Anyone who has endured the pain and annoyance of a mouthful of metal to achieve a perfect smile has also probably experienced the typical orthodontist’s office, with its insular, maze-like hallways and windowless treatment rooms. It certainly doesn’t make the experience any more fun.
Architects Brian Johnsen and Sebastian Schmaling set out to change that paradigm for an orthodontist with a growing practice on the outskirts of Cedarburg, Wisconsin, a rural town 30 miles north of Milwaukee.
The building’s largely opaque street-facing side is animated by an artificial green wall. Photo © John J. MacAulay, click to enlarge.
For Mantel Ortho, the architects conceived a one-story linear volume set on an empty lot that bridges the divide between the sprawling town and adjacent agricultural land. While the building’s west elevation, which fronts a busy county road, needed to be windowless to conceal lab and sterilization rooms, the east-facing facade is entirely glazed, flooding open treatment bays with daylight and offering views out to a tranquil meadow. “This changed the entire experience for the patients, because they’re not in a little cubicle with fluorescent light,” says Schmaling. “It’s now a spa experience, where they’re overlooking nature rather than sterile equipment.”
Johnsen and Schmaling, who founded their eponymous Milwaukee-based firm in 2003, have accrued national accolades for high-end residential design and boutique commercial projects. A medical office isn’t entirely outside their wheelhouse—the nine-person studio completed a daylit dentist’s office in Milwaukee in 2017, and it’s what brought Dr. Alison Mantel to their door. “One thing that surprised us was how easy it was to integrate the technical requirements into the architectural framework we had envisioned,” says Schmaling. “We thought they’d prevent us from doing things visually and aesthetically, but they were easy to resolve and didn’t have an impact on what we wanted to achieve.”

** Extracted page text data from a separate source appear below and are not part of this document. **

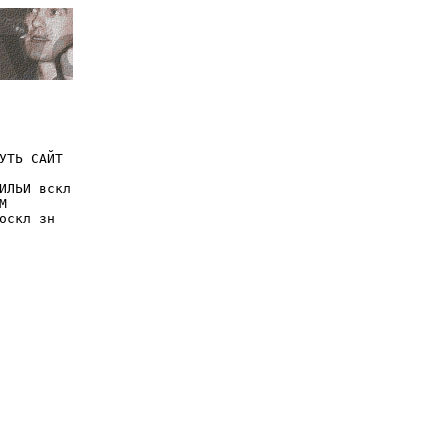
УТЬ САЙТ
ИЛЬИ вскл
М
оскл зн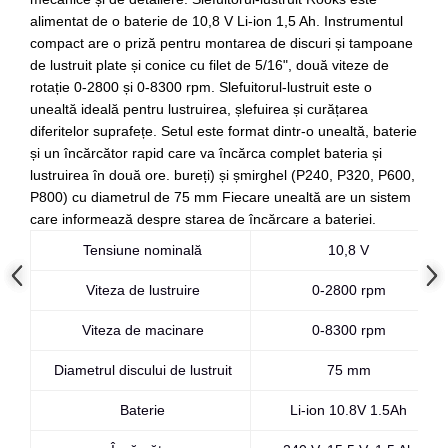
alimentat de o baterie de 10,8 V Li-ion 1,5 Ah. Instrumentul
Slefuitoare electrice
compact are o priză pentru montarea de discuri și tampoane
Scule fixare distributie
de lustruit plate și conice cu filet de 5/16", două viteze de
Alfa romeo
rotație 0-2800 și 0-8300 rpm. Slefuitorul-lustruit este o
Audi
unealtă ideală pentru lustruirea, șlefuirea și curățarea
Bmw
diferitelor suprafețe. Setul este format dintr-o unealtă, baterie
și un încărcător rapid care va încărca complet bateria și
Chevrolet
lustruirea în două ore. bureți) și șmirghel (P240, P320, P600,
Chrysler
P800) cu diametrul de 75 mm Fiecare unealtă are un sistem
Citroen
care informează despre starea de încărcare a bateriei.
Dacia
Tensiune nominală
10,8 V
Fiat
Ford
Viteza de lustruire
0-2800 rpm
Jaguar
Viteza de macinare
0-8300 rpm
Jeep
Lancia
Diametrul discului de lustruit
75 mm
Land Rover
Baterie
Li-ion 10.8V 1.5Ah
Mazda
Mercedes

A trellised entry procession (top) leads patients to the open-bay treatment area (above). Photo © John J. MacAulay
For Mantel, the architects organized the clinic’s programmatic requirements on either side of a central circulation spine that runs north-south through the bar building. (A window at each end helps orient occupants and connects them to the outdoors.) After guests enter the building under a trellised forecourt and covered entry walk, they are guided by a wood-slatted ceiling to a reception desk and light-filled waiting area. The design team turned to clever and economical touches where possible, such as using simple drawer pulls—painted the office’s signature green—as wall hooks for coats and bags. Polished concrete floors round out the mostly neutral palette, while a bright green wall in the treatment bay adds a lively touch.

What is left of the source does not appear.